AG European Court: a measure that requires ISPs to filter and block the internet to protect intellectual property rights violates fundamental rights
ISPs should not be required to filter internet traffic and block sites to prevent intellectual property infringement, is the conclusion (PDF) of Cruz Villalón Advocate General of the European Court of Justice in the Belgian case between Scarlet and Sabam. Such a measure would violate the right to privacy of communications, the right to protection of personal data and the right to freedom of information as acknowledged by the Charter of Fundamental Rights of the European Union.
Although the case only concerns Belgian ISP Scarlet Cruz Villalón sees the order as a new obligation of a general nature, intended to eventually be permanently applicable to all ISPs.
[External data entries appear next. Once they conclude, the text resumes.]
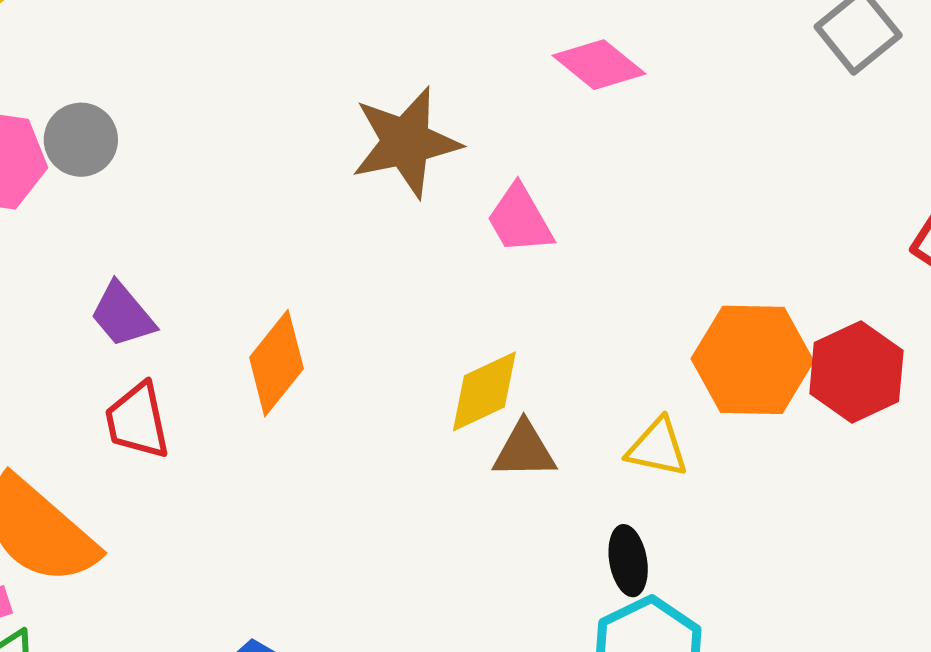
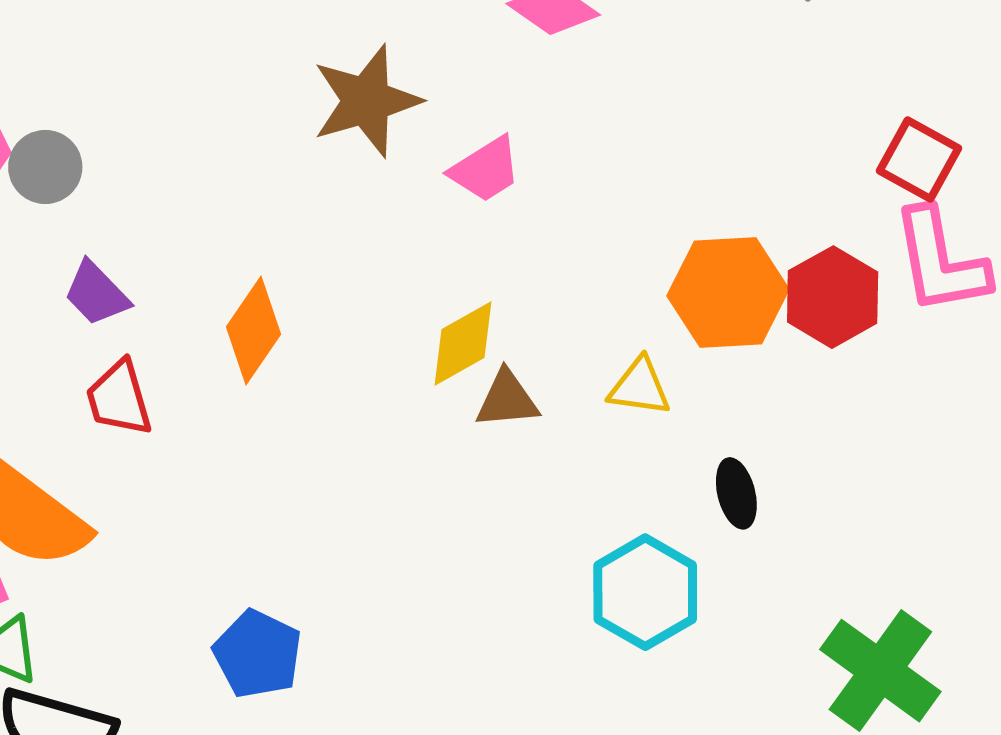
gray circle: (81, 140) -> (45, 167), moved
pink trapezoid: (520, 219) -> (486, 170), turned -88
black ellipse: (628, 561) -> (736, 493), moved

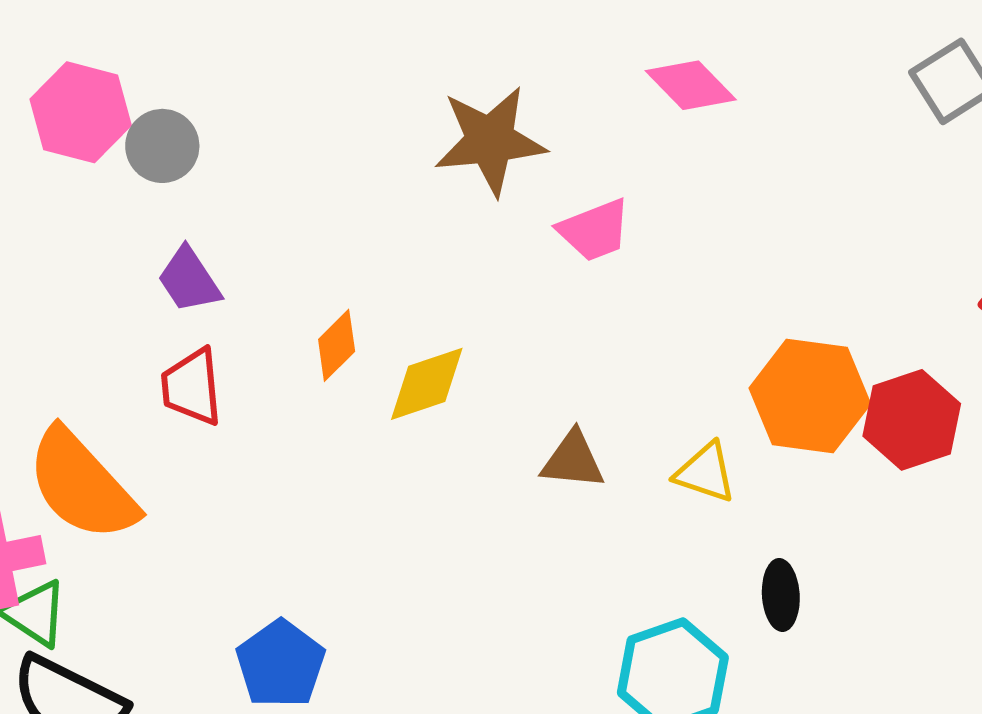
orange diamond: (253, 331) -> (337, 345), size x0.7
yellow diamond: (463, 344) -> (427, 384), moved

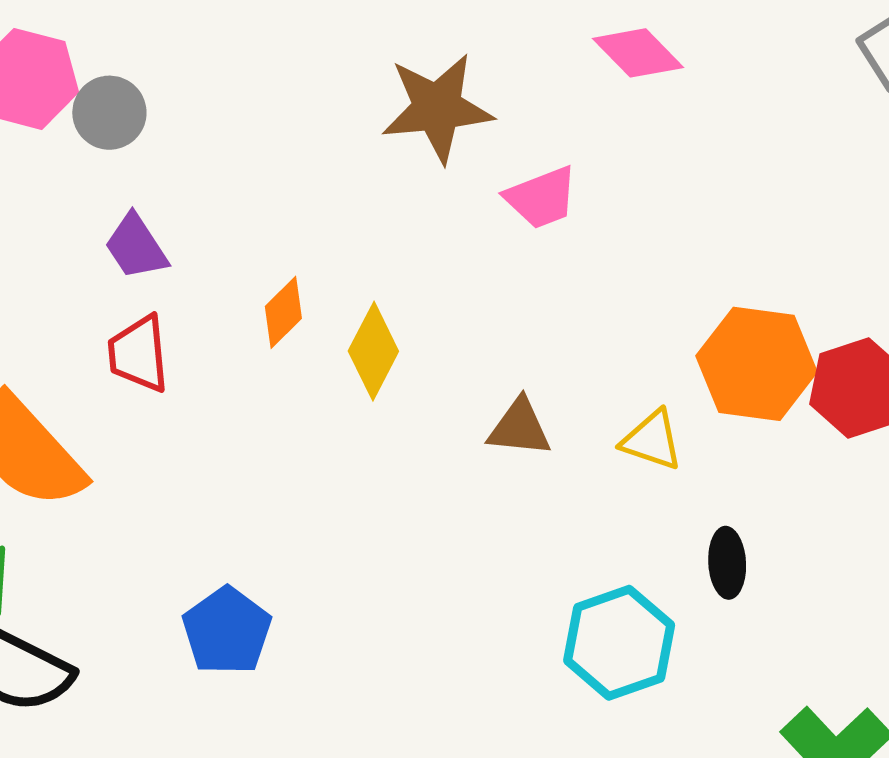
yellow diamond: (427, 384) -> (373, 351), turned -44

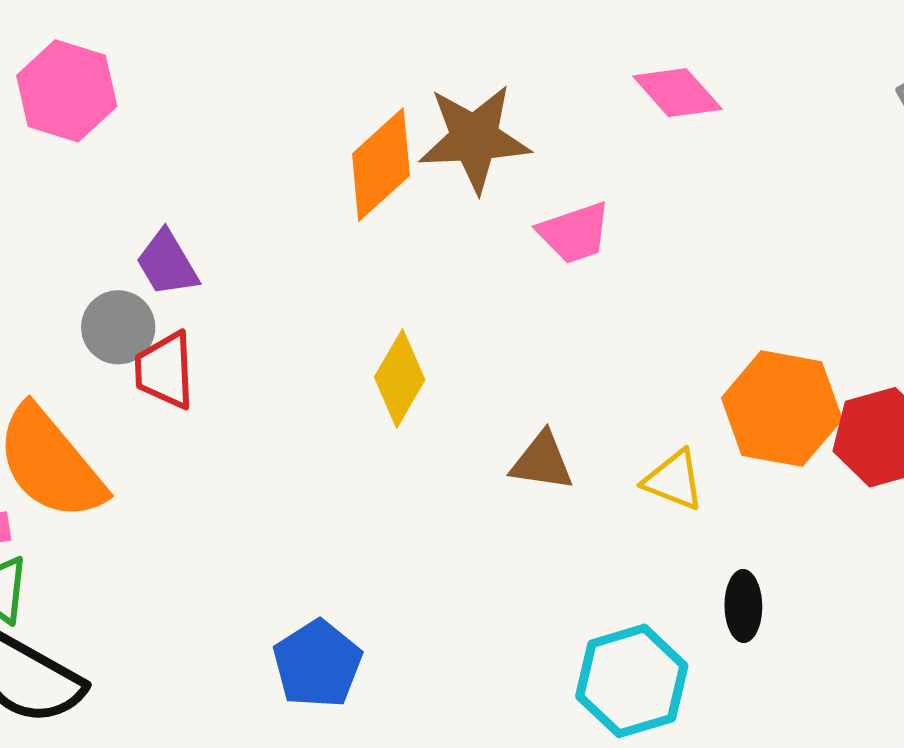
gray circle: (109, 113) -> (118, 327), moved
orange diamond: (283, 312) -> (381, 165), moved, size x1.6
blue pentagon: (227, 631) -> (317, 664), moved

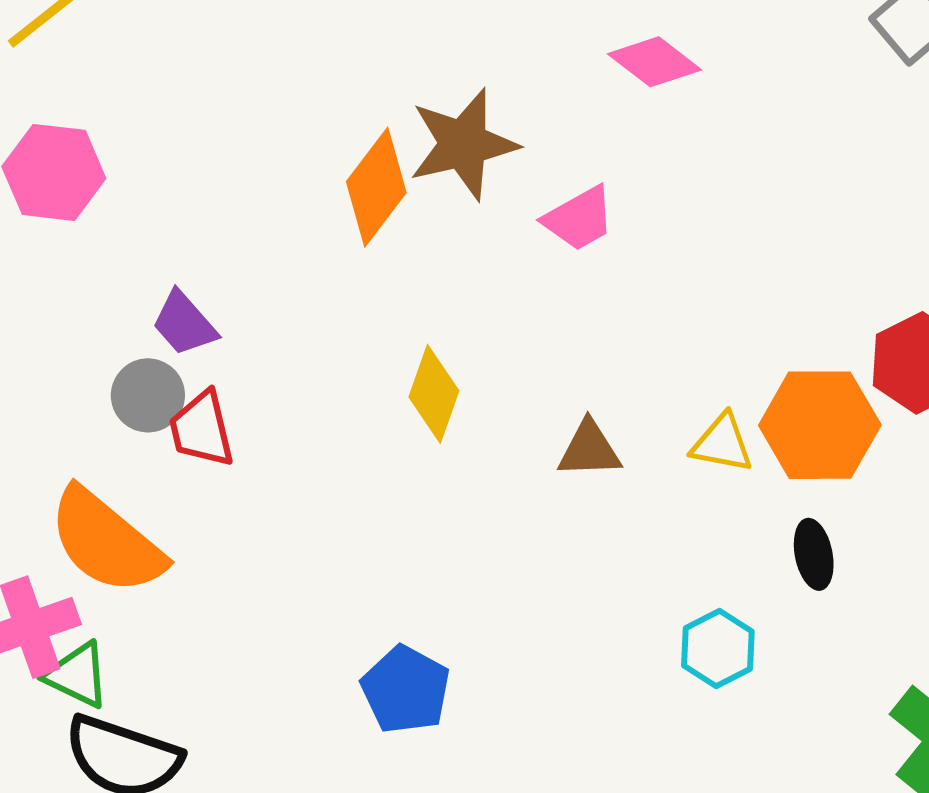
orange hexagon: (782, 409) -> (820, 425), moved
cyan hexagon: (632, 681) -> (718, 649), size x0.7

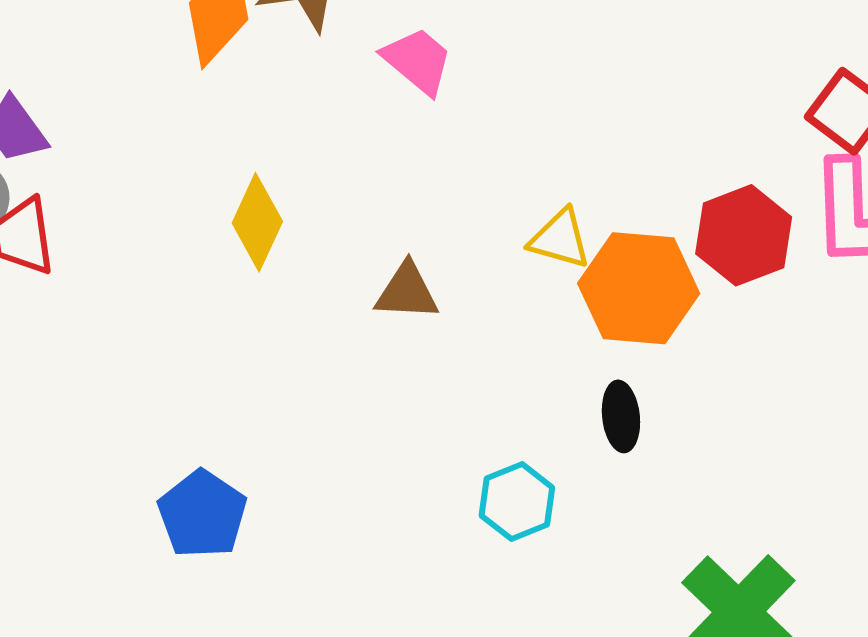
pink trapezoid: (579, 219) -> (418, 61), turned -116
yellow triangle: (722, 443) -> (560, 239), moved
According to Cruz Villalón the Charter of Fundamental Rights accepts that rights and freedoms may be restricted, amongst others on condition that such a restriction is ‘in accordance with the law’. The Advocate General considers that a restriction such as that at issue would be permissible only if it were adopted on a national legal basis which was accessible, clear and predictable. It could not be held, Cruz Villalón found, that the obligation for ISPs to install the filtering and blocking system at issue, entirely at their own expense, was laid down expressly, and in clear, precise and predictable terms in the Belgian law. Also, the obligation imposed on ISP's is both special and ‘new’ and even 'unexpected'.
Cruz Villalón also points out that both the filter and blocking system contain insufficient safeguards.
The Advocate General concludes to propose the Court to declare that European Union law precludes a national court from making an order, on the basis of Belgian statutory provisions, to require an ISP to implement such a filtering and blocking measure on all internet traffic for the protection of intellectual property rights.